Ted Talks provide powerful and impactful messages with ways you can take action and make positive changes to your life NOW.  Below, I've linked my favorite talks with some of the most influential thought leaders of today.

The Power of Vulnerability 

Brene Brown studies human connection -- our ability to empathize, belong, love.  In a poignant, funny talk at TEDxHouston, she shares a deep insight from her research, one that sent her on a personal quest to know herself as well as to understand humanity.  

Your Elusive Creative Genius 

"Eat, Pray, Love" author Elizabeth Gilbert muses on the impossible things we expect from artists and geniuses -- and shares the radical idea that, instead of the rare person "being" a genius, all of us "have" a genius.  It's a funny, personal and surprisingly moving talk.  

 My Year of Saying Yes to Everything || Shonda Rhimes

The legendary Shonda Rhimes created the TV hits Gray's Anatomy and Scandal, and is involved with three or four network series every season. That's a lot of work, and when it's going well--when she feels engaged and enthusiastic and at her creative peak--she calls that "the hum." But one day the hum stopped, and try as she might, she couldn't get it to start again, she explains in this deeply honest talk. Rhimes was bereft. But she was also a single mother who'd promised herself to say yes to everything asked of her that year. So when her toddler asked her to play as she was on her way out the door, instead of leaving she said "yes" and stopped to play for a while. And she promised herself that from then on, if humanly possible, she would stop and play whenever her children asked her. (As she points out, any child will get bored in 15 minutes or less, so it wasn't a schedule-crusher.) It was a great thing for her family, and to her surprise, by taking the time to play for a few minutes with her children, Rhimes brought the hum back to her work, as well. It's a great lesson for our overworked, overcommitted, always-in-the-zone times.

Questioning the Universe 

Professor Stephen Hawking asks some big questions about our universe -- How did the universe begin? How did life begin? Are we alone? -- and discusses how we might go about answering them.

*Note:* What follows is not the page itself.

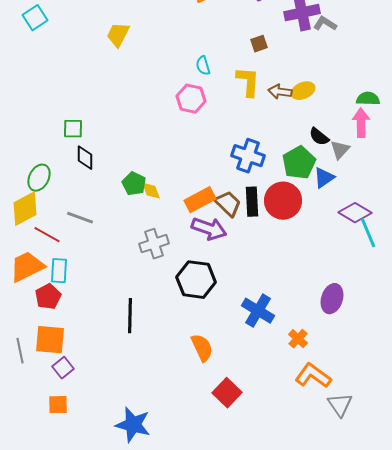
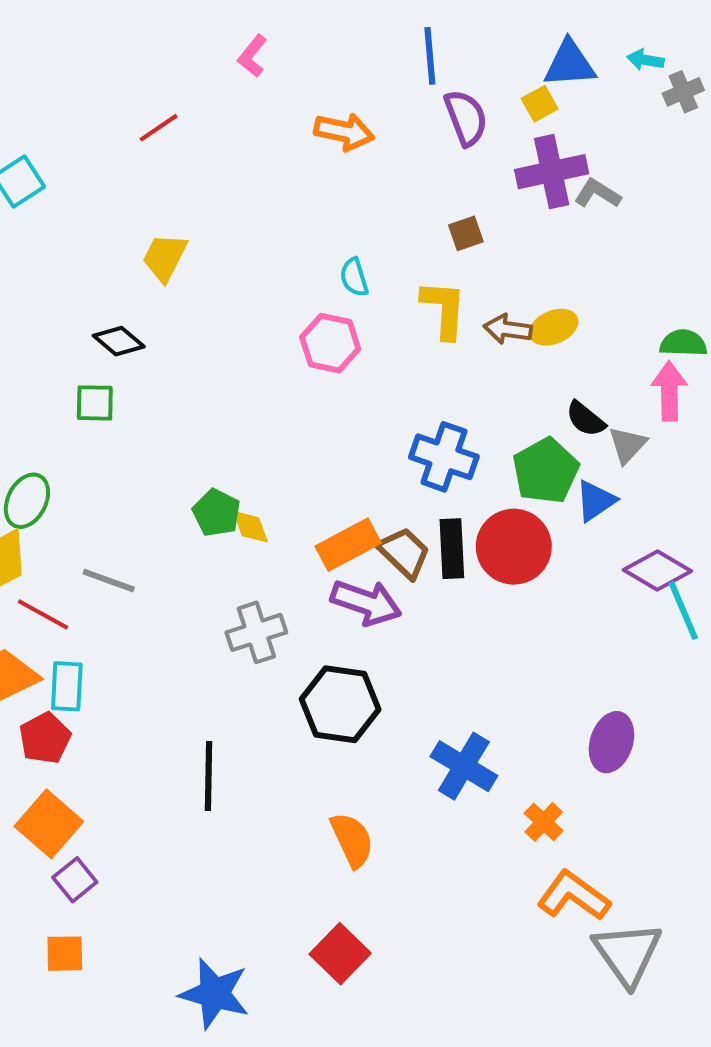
yellow trapezoid: (118, 35) -> (165, 257), moved
black diamond: (85, 158) -> (119, 341), moved, turned -50
orange square: (50, 340) -> (49, 824), turned 36
red square: (227, 393) -> (340, 954), moved
gray triangle: (340, 405) -> (627, 954), size x1.4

How Great Leaders Inspire Action

Simon Sinek presents a simple but powerful model for how leaders inspire action, starting with a golden circle and the question "Why?" His examples include Apple, Martin Luther King, and the Wright brothers -- and as a counterpoint Tivo, which (until a recent court victory that tripled its stock price) appeared to be struggling.

The Puzzle of Motivation

Career analyst Dan Pink examines the puzzle of motivation, starting with a fact that social scientists know but most managers don't: Traditional rewards aren't always as effective as we think. Listen for illuminating stories -- and maybe, a way forward.